- [Task objective]:
Wherever the line that contains "Find duodenum and" falls, repeat it and the lines after it exactly until the records end, without any pictures.

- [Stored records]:
# # # # # # #

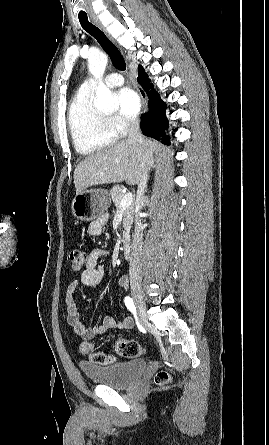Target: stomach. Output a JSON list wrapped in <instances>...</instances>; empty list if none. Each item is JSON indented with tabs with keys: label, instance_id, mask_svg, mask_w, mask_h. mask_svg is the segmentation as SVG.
Here are the masks:
<instances>
[{
	"label": "stomach",
	"instance_id": "0dacf381",
	"mask_svg": "<svg viewBox=\"0 0 269 445\" xmlns=\"http://www.w3.org/2000/svg\"><path fill=\"white\" fill-rule=\"evenodd\" d=\"M110 204L111 198L107 190L81 192L72 201V213L78 220L90 222L104 214Z\"/></svg>",
	"mask_w": 269,
	"mask_h": 445
}]
</instances>
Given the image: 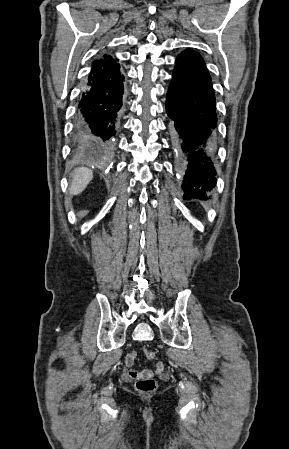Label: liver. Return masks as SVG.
<instances>
[{
	"label": "liver",
	"instance_id": "1",
	"mask_svg": "<svg viewBox=\"0 0 289 449\" xmlns=\"http://www.w3.org/2000/svg\"><path fill=\"white\" fill-rule=\"evenodd\" d=\"M72 182L69 192L71 195H78L85 190L93 178V172L87 168H78L72 175Z\"/></svg>",
	"mask_w": 289,
	"mask_h": 449
}]
</instances>
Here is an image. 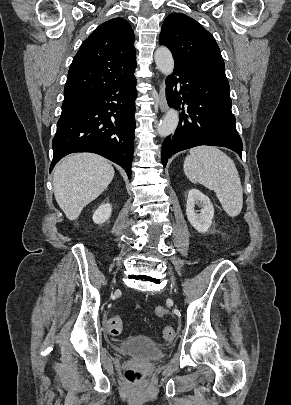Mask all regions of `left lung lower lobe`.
<instances>
[{
  "label": "left lung lower lobe",
  "instance_id": "1",
  "mask_svg": "<svg viewBox=\"0 0 291 405\" xmlns=\"http://www.w3.org/2000/svg\"><path fill=\"white\" fill-rule=\"evenodd\" d=\"M229 89L225 73L175 64L166 79V97L170 107L182 106L183 112L176 131L163 142L164 167L175 153L200 145L227 147L242 158Z\"/></svg>",
  "mask_w": 291,
  "mask_h": 405
}]
</instances>
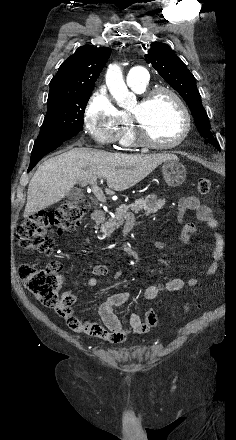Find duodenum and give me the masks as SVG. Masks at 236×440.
<instances>
[{"mask_svg":"<svg viewBox=\"0 0 236 440\" xmlns=\"http://www.w3.org/2000/svg\"><path fill=\"white\" fill-rule=\"evenodd\" d=\"M104 215H105V212L103 209H101V208L94 209L91 213V220L94 222L99 221L100 219H102L104 217Z\"/></svg>","mask_w":236,"mask_h":440,"instance_id":"410a0bca","label":"duodenum"}]
</instances>
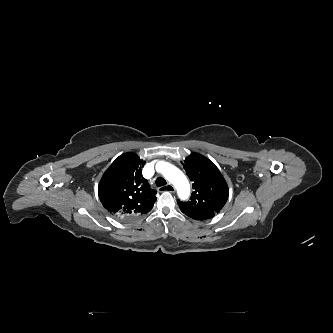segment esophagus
<instances>
[{
  "label": "esophagus",
  "mask_w": 333,
  "mask_h": 333,
  "mask_svg": "<svg viewBox=\"0 0 333 333\" xmlns=\"http://www.w3.org/2000/svg\"><path fill=\"white\" fill-rule=\"evenodd\" d=\"M161 190H164V191H168V192H174L175 191V188L172 184H167L166 186L164 187H161L160 188Z\"/></svg>",
  "instance_id": "esophagus-1"
}]
</instances>
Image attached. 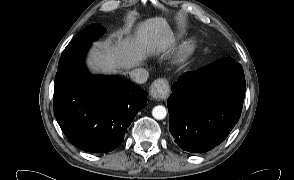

# # # # # # #

- [Problem solution]:
Find duodenum and give me the masks as SVG. Masks at 236×440.
<instances>
[{"mask_svg":"<svg viewBox=\"0 0 236 440\" xmlns=\"http://www.w3.org/2000/svg\"><path fill=\"white\" fill-rule=\"evenodd\" d=\"M104 215H105V212L103 209H101V208L94 209L91 213V220L94 222L99 221L100 219H102L104 217Z\"/></svg>","mask_w":236,"mask_h":440,"instance_id":"410a0bca","label":"duodenum"}]
</instances>
segment esophagus
<instances>
[{
  "label": "esophagus",
  "mask_w": 333,
  "mask_h": 333,
  "mask_svg": "<svg viewBox=\"0 0 333 333\" xmlns=\"http://www.w3.org/2000/svg\"><path fill=\"white\" fill-rule=\"evenodd\" d=\"M161 190H164V191H168V192H174L175 191V188L172 184H167L166 186L164 187H161L160 188Z\"/></svg>",
  "instance_id": "esophagus-1"
}]
</instances>
Image attached. 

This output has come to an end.